I have learned a great deal about data mining since coming to USF. My first semester at USF, I took Dr. Norbert Elliot’s class on empirical research. Prior to this class, I had zero knowledge on this topic. I quickly learned the definition of a corpus and how to use tools such as SPSS, NGram analyzer, Atlas.ti, Voyant, RandLex, etc. My project in that class ran a corpus of cover letters (in MyR) through different tools to see if I could figure out what words or phrases signaled ethical stance.
Background: I was a hiring manager for many years at a publishing company. My best hires were always people that had a good work ethic (typically honest, sincere people), but it was very hard to detect those qualities in application material or even in interviews. Anyone can practice the “right” answer for an interview, so it’s really just a type of performance.

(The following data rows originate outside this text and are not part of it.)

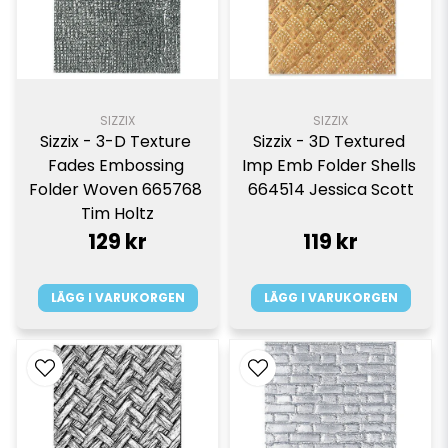
SIZZIX
SIZZIX
Sizzix - 3-D Texture 
Sizzix - 3D Textured 
Fades Embossing 
Imp Emb Folder Shells 
Folder Woven 665768 
664514 Jessica Scott
Tim Holtz
129 kr
119 kr
LÄGG I VARUKORGEN
LÄGG I VARUKORGEN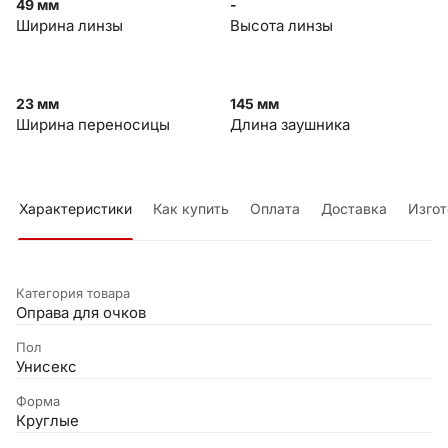
49 мм
-
Ширина линзы
Высота линзы
23 мм
145 мм
Ширина переносицы
Длина заушника
Характеристики
Как купить
Оплата
Доставка
Изгот
Категория товара
Оправа для очков
Пол
Унисекс
Форма
Круглые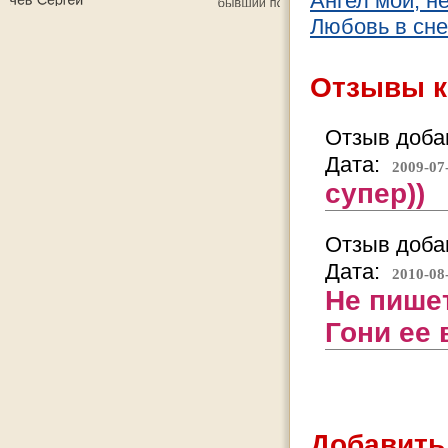
Ангел мой, н
Любовь в сне
Отзывы к
Отзыв добав
Дата:
2009-07
супер))
Отзыв добав
Дата:
2010-08
Не пише
Гони ее 
Добавить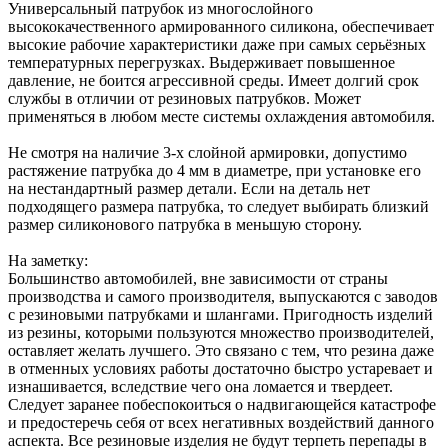
Универсальный патрубок из многослойного
высококачественного армированного силикона, обеспечивает
высокие рабочие характеристики даже при самых серьёзных
температурных перегрузках. Выдерживает повышенное
давление, не боится агрессивной среды. Имеет долгий срок
службы в отличии от резиновых патрубков. Может
применяться в любом месте системы охлаждения автомобиля.
Не смотря на наличие 3-х слойной армировки, допустимо
растяжение патрубка до 4 мм в диаметре, при установке его
на нестандартный размер детали. Если на деталь нет
подходящего размера патрубка, то следует выбирать близкий
размер силиконового патрубка в меньшую сторону.
На заметку:
Большинство автомобилей, вне зависимости от страны
производства и самого производителя, выпускаются с заводов
с резиновыми патрубками и шлангами. Пригодность изделий
из резины, которыми пользуются множество производителей,
оставляет желать лучшего. Это связано с тем, что резина даже
в отменных условиях работы достаточно быстро устаревает и
изнашивается, вследствие чего она ломается и твердеет.
Следует заранее побеспокоиться о надвигающейся катастрофе
и предостеречь себя от всех негативных воздействий данного
аспекта. Все резиновые изделия не будут терпеть перепады в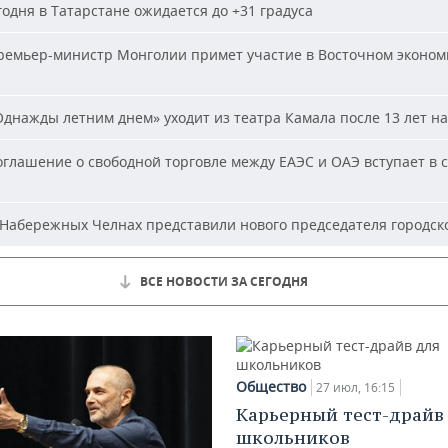
одня в Татарстане ожидается до +31 градуса
емьер-министр Монголии примет участие в Восточном эконом
днажды летним днем» уходит из театра Камала после 13 лет на
глашение о свободной торговле между ЕАЭС и ОАЭ вступает в с
Набережных Челнах представили нового председателя городско
ВСЕ НОВОСТИ ЗА СЕГОДНЯ
Общество
27 июл, 16:15
Карьерный тест-драйв
школьников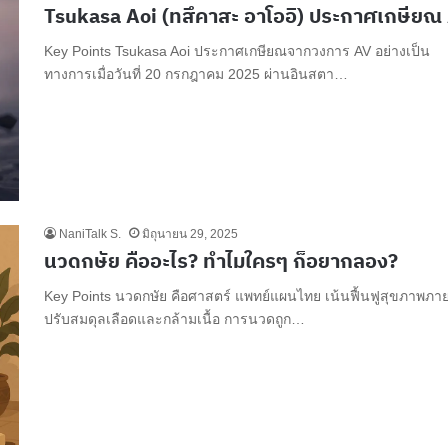
Tsukasa Aoi (ทสึคาสะ อาโออิ) ประกาศเกษียณ
Key Points Tsukasa Aoi ประกาศเกษียณจากวงการ AV อย่างเป็น
ทางการเมื่อวันที่ 20 กรกฎาคม 2025 ผ่านอินสตา…
NaniTalk S.
มิถุนายน 29, 2025
นวดกษัย คืออะไร? ทำไมใครๆ ก็อยากลอง?
Key Points นวดกษัย คือศาสตร์ แพทย์แผนไทย เน้นฟื้นฟูสุขภาพภา
ปรับสมดุลเลือดและกล้ามเนื้อ การนวดถูก…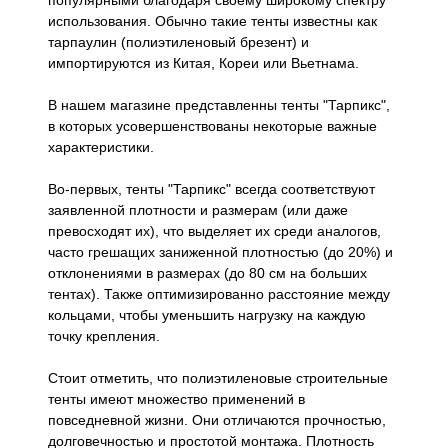
популярными благодаря своему широкому спектру
использования. Обычно такие тенты известны как
тарпаулин (полиэтиленовый брезент) и
импортируются из Китая, Кореи или Вьетнама.
В нашем магазине представленны тенты "Тарпикс",
в которых усовершенствованы некоторые важные
характеристики.
Во-первых, тенты "Тарпикс" всегда соответствуют
заявленной плотности и размерам (или даже
превосходят их), что выделяет их среди аналогов,
часто грешащих заниженной плотностью (до 20%) и
отклонениями в размерах (до 80 см на больших
тентах). Также оптимизированно расстояние между
кольцами, чтобы уменьшить нагрузку на каждую
точку крепления.
Стоит отметить, что полиэтиленовые строительные
тенты имеют множество применений в
повседневной жизни. Они отличаются прочностью,
долговечностью и простотой монтажа. Плотность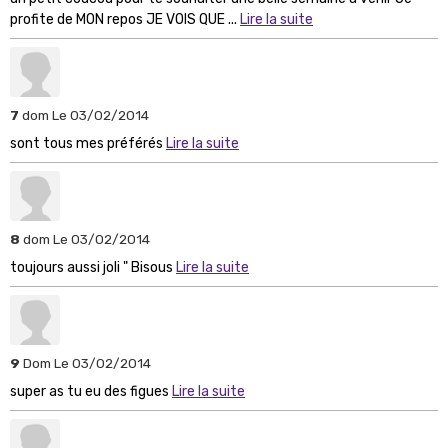
profite de MON repos JE VOIS QUE ...
Lire la suite
7
dom
Le 03/02/2014
sont tous mes préférés
Lire la suite
8
dom
Le 03/02/2014
toujours aussi joli " Bisous
Lire la suite
9
Dom
Le 03/02/2014
super as tu eu des figues
Lire la suite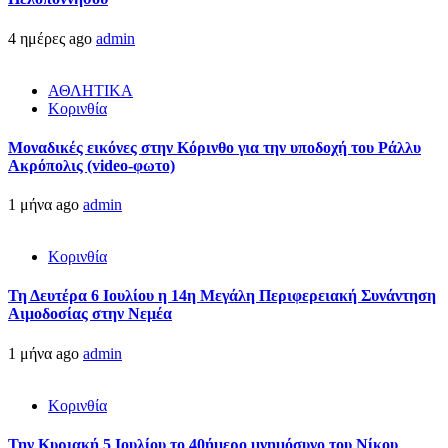
4 ημέρες ago
admin
ΑΘΛΗΤΙΚΑ
Κορινθία
Μοναδικές εικόνες στην Κόρινθο για την υποδοχή του Ράλλυ
Ακρόπολις (video-φωτο)
1 μήνα ago
admin
Κορινθία
Τη Δευτέρα 6 Ιουλίου η 14η Μεγάλη Περιφερειακή Συνάντηση
Αιμοδοσίας στην Νεμέα
1 μήνα ago
admin
Κορινθία
Την Κυριακή 5 Ιουλίου το 40ήμερο μνημόσυνο του Νίκου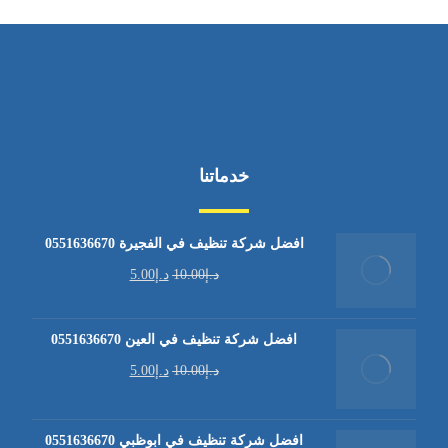
خدماتنا
افضل شركة تنظيف في الفجيرة 0551636670
د.إ
10.00
د.إ
5.00
افضل شركة تنظيف في العين 0551636670
د.إ
10.00
د.إ
5.00
افضل شركة تنظيف في ابوظبي 0551636670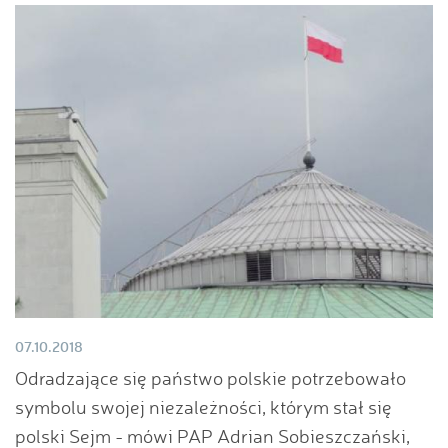
07.10.2018
Odradzające się państwo polskie potrzebowało
symbolu swojej niezależności, którym stał się
polski Sejm - mówi PAP Adrian Sobieszczański,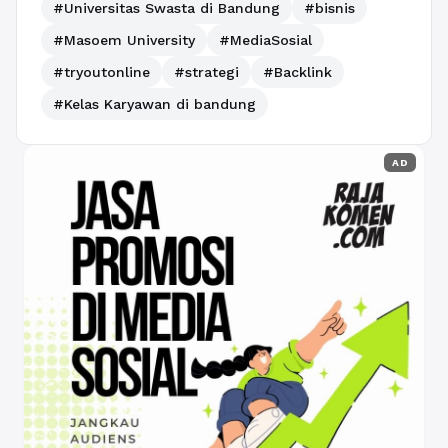
#Universitas Swasta di Bandung
#bisnis
#Masoem University
#MediaSosial
#tryoutonline
#strategi
#Backlink
#Kelas Karyawan di bandung
AD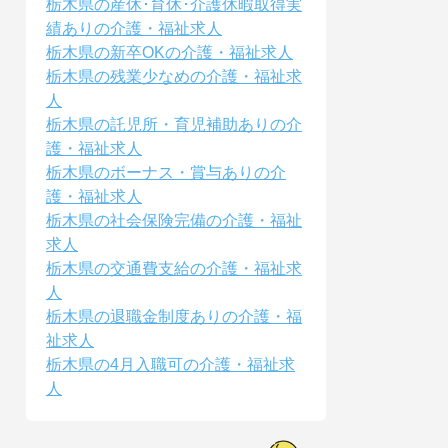
栃木県の産休･育休･介護休暇取得実
績ありの介護・福祉求人
栃木県の新卒OKの介護・福祉求人
栃木県の残業少なめの介護・福祉求
人
栃木県の託児所・育児補助ありの介
護・福祉求人
栃木県のボーナス・賞与ありの介
護・福祉求人
栃木県の社会保険完備の介護・福祉
求人
栃木県の交通費支給の介護・福祉求
人
栃木県の退職金制度ありの介護・福
祉求人
栃木県の4月入職可の介護・福祉求
人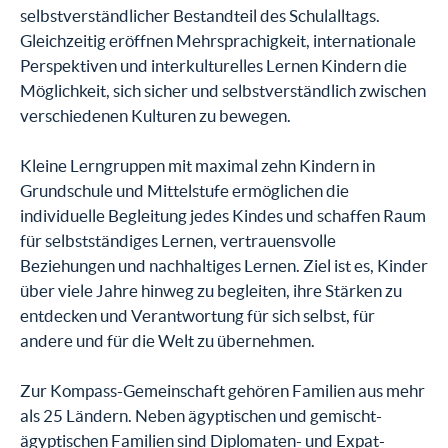
selbstverständlicher Bestandteil des Schulalltags.
Gleichzeitig eröffnen Mehrsprachigkeit, internationale
Perspektiven und interkulturelles Lernen Kindern die
Möglichkeit, sich sicher und selbstverständlich zwischen
verschiedenen Kulturen zu bewegen.
Kleine Lerngruppen mit maximal zehn Kindern in
Grundschule und Mittelstufe ermöglichen die
individuelle Begleitung jedes Kindes und schaffen Raum
für selbstständiges Lernen, vertrauensvolle
Beziehungen und nachhaltiges Lernen. Ziel ist es, Kinder
über viele Jahre hinweg zu begleiten, ihre Stärken zu
entdecken und Verantwortung für sich selbst, für
andere und für die Welt zu übernehmen.
Zur Kompass-Gemeinschaft gehören Familien aus mehr
als 25 Ländern. Neben ägyptischen und gemischt-
ägyptischen Familien sind Diplomaten- und Expat-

So, my project aimed at detecting if you can find ethical qualities in cover letters. While one semester was hardly enough time to perform the actual analysis, I wound up focusing on the use of hedges and boosters. Did words such as “have” or “believe” signal ethical stance? While my project was interesting, it needed more time. In our readings this week, Sinclair and Rockwell made good points about what to expect from using these types of tools. The authors remind us that the tools “do not procude meaing – we do” (288). They also suggest that we need to try things out to see how one tool can help us explore one aspect, while anohter can do something, and a third may not be useful at all. My project did just that, I got interesting results from a combination of an ngram analyzer and Atlas.ti, but nothing useful from my analysis with RandLex.
And building on Rhody’s piece, I dig because I’m interested in the ways to dedect ethical or historical trends in across a corpoa.